These biopharmaceutical constraints complicate the development of effective and patient-friendly dosage forms. For pediatric populations, in particular, the high-dose requirement and pronounced bitter taste of PZQ pose formulation and compliance challenges. Innovative delivery systems such as oral films and dispersible tablets are being explored to increase palatability and improve therapeutic outcomes in children [9].
To overcome solubility-related limitations, several advanced formulation strategies have been developed.
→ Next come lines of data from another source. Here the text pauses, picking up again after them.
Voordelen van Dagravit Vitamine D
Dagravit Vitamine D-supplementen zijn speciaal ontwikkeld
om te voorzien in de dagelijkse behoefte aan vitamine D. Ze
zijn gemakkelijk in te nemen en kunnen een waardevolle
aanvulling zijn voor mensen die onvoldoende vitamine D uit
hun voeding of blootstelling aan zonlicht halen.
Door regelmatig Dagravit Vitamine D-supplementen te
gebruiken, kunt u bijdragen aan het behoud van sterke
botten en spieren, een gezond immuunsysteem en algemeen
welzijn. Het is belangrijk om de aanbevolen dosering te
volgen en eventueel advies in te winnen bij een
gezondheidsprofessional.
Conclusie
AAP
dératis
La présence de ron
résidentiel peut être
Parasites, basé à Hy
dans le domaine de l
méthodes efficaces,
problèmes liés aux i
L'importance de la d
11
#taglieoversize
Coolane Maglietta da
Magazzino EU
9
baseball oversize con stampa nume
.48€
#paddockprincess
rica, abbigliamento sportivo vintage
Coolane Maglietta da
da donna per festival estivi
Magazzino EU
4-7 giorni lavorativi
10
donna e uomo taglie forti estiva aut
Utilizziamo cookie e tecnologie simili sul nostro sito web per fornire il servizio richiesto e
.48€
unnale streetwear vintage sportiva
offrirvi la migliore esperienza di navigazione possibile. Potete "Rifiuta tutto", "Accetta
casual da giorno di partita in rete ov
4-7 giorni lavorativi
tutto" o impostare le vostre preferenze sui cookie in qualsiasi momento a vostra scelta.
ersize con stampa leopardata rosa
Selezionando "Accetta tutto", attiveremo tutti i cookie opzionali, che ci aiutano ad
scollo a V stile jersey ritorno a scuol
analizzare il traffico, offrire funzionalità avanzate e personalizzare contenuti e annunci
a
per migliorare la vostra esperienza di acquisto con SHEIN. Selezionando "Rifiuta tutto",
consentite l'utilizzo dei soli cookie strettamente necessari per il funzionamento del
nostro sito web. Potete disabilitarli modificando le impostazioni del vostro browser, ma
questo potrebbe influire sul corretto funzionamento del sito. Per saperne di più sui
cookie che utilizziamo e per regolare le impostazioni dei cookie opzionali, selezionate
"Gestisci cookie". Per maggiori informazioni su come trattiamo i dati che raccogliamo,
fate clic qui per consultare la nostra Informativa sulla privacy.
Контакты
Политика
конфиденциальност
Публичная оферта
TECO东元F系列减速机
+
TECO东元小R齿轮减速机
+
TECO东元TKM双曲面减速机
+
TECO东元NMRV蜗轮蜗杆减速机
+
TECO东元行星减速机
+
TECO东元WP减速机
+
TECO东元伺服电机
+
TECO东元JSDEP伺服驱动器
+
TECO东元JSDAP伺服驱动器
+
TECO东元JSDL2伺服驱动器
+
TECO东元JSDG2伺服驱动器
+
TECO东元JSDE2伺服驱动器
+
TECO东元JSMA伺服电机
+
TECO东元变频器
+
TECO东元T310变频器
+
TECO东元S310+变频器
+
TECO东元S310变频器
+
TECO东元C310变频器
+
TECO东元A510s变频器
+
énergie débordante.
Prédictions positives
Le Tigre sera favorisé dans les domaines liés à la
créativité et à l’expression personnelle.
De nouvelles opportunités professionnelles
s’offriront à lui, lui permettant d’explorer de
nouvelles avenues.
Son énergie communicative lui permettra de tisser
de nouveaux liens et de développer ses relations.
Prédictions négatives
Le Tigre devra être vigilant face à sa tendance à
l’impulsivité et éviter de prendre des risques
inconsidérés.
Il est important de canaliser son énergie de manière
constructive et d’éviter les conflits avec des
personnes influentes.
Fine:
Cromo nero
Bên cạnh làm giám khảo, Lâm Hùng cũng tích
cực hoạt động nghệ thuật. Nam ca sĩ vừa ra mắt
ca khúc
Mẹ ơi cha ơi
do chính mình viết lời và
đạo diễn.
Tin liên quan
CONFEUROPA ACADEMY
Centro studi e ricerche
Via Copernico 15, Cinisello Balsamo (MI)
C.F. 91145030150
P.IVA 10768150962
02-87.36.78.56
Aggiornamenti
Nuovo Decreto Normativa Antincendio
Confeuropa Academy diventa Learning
Techniques such as solid dispersion systems [14,27], lipid-based delivery approaches [21], and nanotechnology-based formulations [15,28,29,30] have demonstrated significant potential to increase the dissolution rate and systemic availability of PZQ. For example, solid lipid nanoparticles [31] and self-emulsifying drug delivery systems [21] have shown promising results in preclinical studies. Furthermore, amorphous solid dispersions [14] and cocrystal technologies [22,32,33] are emerging as viable strategies to address solubility barriers in PZQ and other BCS Class II drugs, including ibuprofen and carbamazepine.
The continued development of tailored formulation technologies will remain essential to fully realize the therapeutic potential of PZQ, reduce the risk of adverse effects, and simplify dosing regimens, particularly in vulnerable populations, such as pediatric patients.
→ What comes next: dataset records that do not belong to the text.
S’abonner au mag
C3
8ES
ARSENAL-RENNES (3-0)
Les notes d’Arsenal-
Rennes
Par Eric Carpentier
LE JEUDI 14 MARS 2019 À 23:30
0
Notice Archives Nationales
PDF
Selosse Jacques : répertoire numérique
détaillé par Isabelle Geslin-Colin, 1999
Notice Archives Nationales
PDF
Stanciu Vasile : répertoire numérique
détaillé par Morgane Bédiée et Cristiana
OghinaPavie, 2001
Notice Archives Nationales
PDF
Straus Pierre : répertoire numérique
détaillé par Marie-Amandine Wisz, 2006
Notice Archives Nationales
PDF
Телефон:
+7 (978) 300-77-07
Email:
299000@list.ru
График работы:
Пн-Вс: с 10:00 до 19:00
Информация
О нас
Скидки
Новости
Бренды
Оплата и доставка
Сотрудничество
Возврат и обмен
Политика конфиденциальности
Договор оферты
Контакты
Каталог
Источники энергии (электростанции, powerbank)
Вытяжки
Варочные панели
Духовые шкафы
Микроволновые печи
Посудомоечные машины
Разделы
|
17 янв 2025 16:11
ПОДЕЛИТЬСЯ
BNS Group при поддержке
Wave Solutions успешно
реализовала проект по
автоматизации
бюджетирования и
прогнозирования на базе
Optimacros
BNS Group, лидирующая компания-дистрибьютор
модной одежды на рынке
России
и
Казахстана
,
3.2. Absorption, Distribution, Metabolism and Excretion

The pharmacokinetics of PZQ exhibit notable differences depending on the route of administration, specifically between oral and intravenous administration [34,35]. These differences arise from physiological factors, including blood flow at the absorption site, gastrointestinal transit time, surface area for absorption, and gastric pH, which can be significantly influenced by food intake [36]. Oral administration of PZQ, at a typical dose of 600 mg, results in rapid gastrointestinal absorption, with a reported Tmax of 2.0–2.6 h and an absorption rate exceeding 80%. Its high lipophilicity and strong plasma protein binding complicate extraction procedures and mandate rigorous evaluation of matrix effects, recovery, and selectivity. The reduced bioavailability reflects both poor solubility and extensive first-pass hepatic metabolism, rather than solubility alone [37].
Once absorbed, PZQ is widely distributed throughout the body, with a particular affinity for tissues such as the liver and kidneys [38]. The drug exhibits significant plasma protein binding (~80%), which restricts the levels of free, pharmacologically active drug. Nutrition, inflammation, or age can affect plasma protein levels, altering free drug concentrations. For example, infants under one year of age exhibit higher free drug levels due to reduced plasma protein concentrations, including those of albumin [35].
PZQ undergoes extensive hepatic metabolism, which is catalyzed predominantly by cytochrome P450 enzymes, including CYP1A2, CYP3A4, CYP2B1, CYP3A5, and CYP2C19 [39,40]. The primary metabolites, cis- and trans-4′-hydroxypraziquantel (Figure 2), are generated through this pathway. This metabolic process introduces considerable variability in pharmacokinetics because of the interindividual pharmacogenetic differences in cytochrome P450 activity, and pathologic conditions, such as liver dysfunction, impair metabolic capacity [35,40].
Chirality further increases analytical complexity: only the (+)-S-PZQ enantiomer is pharmacologically active, whereas the (−)-R-PZQ enantiomer contributes minimally to efficacy [39]. Enantioselective analytical methods therefore require optimized chiral stationary phases, dedicated validation strategies, and tailored sample preparation workflows.
Elimination of PZQ occurs predominantly via the renal route, with approximately 80% of the administered dose excreted within four days. Notably, 90% of this elimination occurs within the first 24 h [35,40]. This rapid elimination emphasizes the importance of optimizing dosing regimens to maintain therapeutic efficacy while minimizing the risk of adverse effects.
The pharmacokinetic properties of PZQ, including its variable metabolism and rapid elimination, highlight the need for individualized dosing strategies and advanced formulation techniques. High-fat meals have been shown to increase PZQ absorption by increasing bile secretion and improving bioavailability after oral administration [41]. Additionally, extended-release formulations or lipid-based delivery systems offer promising solutions to optimize plasma concentrations and therapeutic outcomes.
A schematic representation of the principal pharmacokinetic processes of PZQ absorption, distribution, metabolism, and excretion is provided in Figure 2.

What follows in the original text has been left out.